Artist Statement

I live in the fourth dimension when I create landscapes.

These landscapes are made out of materials that are discards and commonplace. I like to dance with the spaces I occupy, creating a triad. Partnering, we show what each other have to offer. Selection of a site and materials is critical to my creative process. They are my way into a concept that seems to usher forth (take form) from my manipulation of them.

I prevail with ‘what is at hand’. My installations are subtle and intimate, involving issues of time and personal change. They are durable like a bird’s nest with viewers feeling welcome enough to shift from observers to participants. Utilizing masking tape, gravel, dirt, newspapers, powdered tempera, seedpods, stripped pantyhose, photos and found stuff is a statement in itself.

To shape shift paradigms I find different ways to use materials others consider useless or insignificant providing proof that the disregarded and disenfranchised may also have the resilience and reformative ability to find their poetic selves.

In many ways my installations are informed by my performances. An ongoing performance that I began about three years ago is my “What’s in a name” personas. What is in a name? I propose plenty. That is why I have a different name for each medium I use.

Propecia Leigh - Photographer

Harriet Chin - Painter

Lily Bea Moor –Writer

In Black culture naming has great significance. We have been “called out of our names” so much that controlling that aspect of our lives with a B’rer Rabbit sensibility is important.

Each name has personal significance. But more importantly I wanted to explore the fact that many of us fall into the trap of what an artist’s work “should” look like related to their ethnicity. An ethnic name attached to an artwork assumes us into an unconscious shorthand way of understanding the style or subject matter with expectations of what the style and subject matter should be.

Walk a mile in my shoes” is another in progress performance project. The idea came from an old Japanese folktale that spoke of villagers that were complaining about the weight of their individual problems. The wise man of the village told each villager to write down their problems on a piece of paper and tie them to a large tree that was situated in the center of the village. Each villager was to take down the problem of another and live with it for a while with the option of returning in a month and retrieving their own problem back. Well within a month not only one but all of the villagers hurried to retrieve their own problem back seeing that they were uniquely able to handle their own problems.
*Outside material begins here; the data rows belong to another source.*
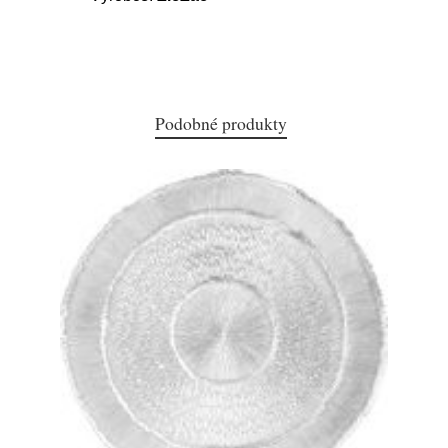
Podobné produkty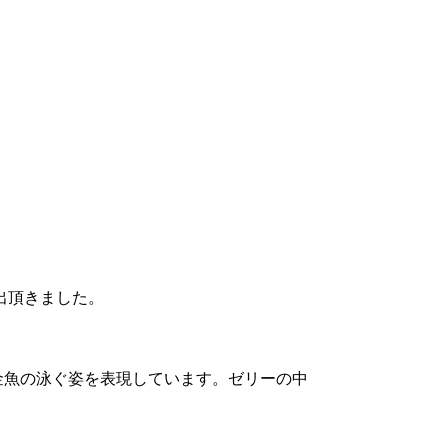
出頂きました。
金魚の泳ぐ姿を表現しています。ゼリーの中
。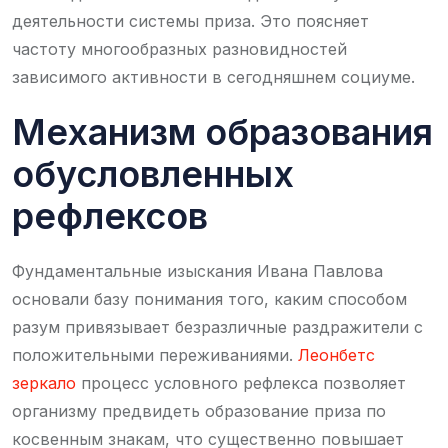
деятельности системы приза. Это поясняет
частоту многообразных разновидностей
зависимого активности в сегодняшнем социуме.
Механизм образования
обусловленных
рефлексов
Фундаментальные изыскания Ивана Павлова
основали базу понимания того, каким способом
разум привязывает безразличные раздражители с
положительными переживаниями.
Леонбетс
зеркало
процесс условного рефлекса позволяет
организму предвидеть образование приза по
косвенным знакам, что существенно повышает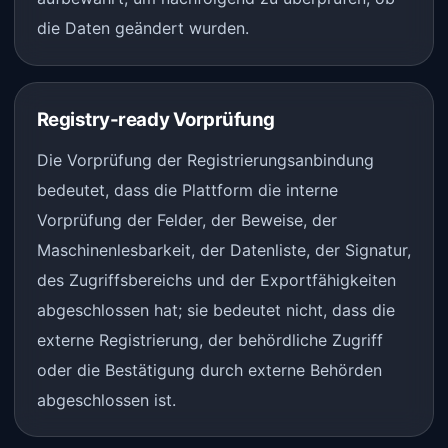
die Daten geändert wurden.
Registry-ready Vorprüfung
Die Vorprüfung der Registrierungsanbindung
bedeutet, dass die Plattform die interne
Vorprüfung der Felder, der Beweise, der
Maschinenlesbarkeit, der Datenliste, der Signatur,
des Zugriffsbereichs und der Exportfähigkeiten
abgeschlossen hat; sie bedeutet nicht, dass die
externe Registrierung, der behördliche Zugriff
oder die Bestätigung durch externe Behörden
abgeschlossen ist.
My concept is similar. In response to this folk wisdom I have been mailing shoes out in all directions to people of all sorts with the instructions to the recipient to move, dance or walk a mile in the shoes they receive, document the event, send the documentation back to me, then send the shoes on to someone else. The concept is to explore how uncomfortable it is to try and fit into another’s shoes and show that no matter how complicated or difficult our problems, we are well suited to handle the twists and turns of our own lives. In addition to shoes traveling to parts of Colorado, California, New York, Maryland etc., one pair has already changed feet twice on the way to Denmark. An artist’s book is in process to be completed upon receipt of 100 pieces of documentation.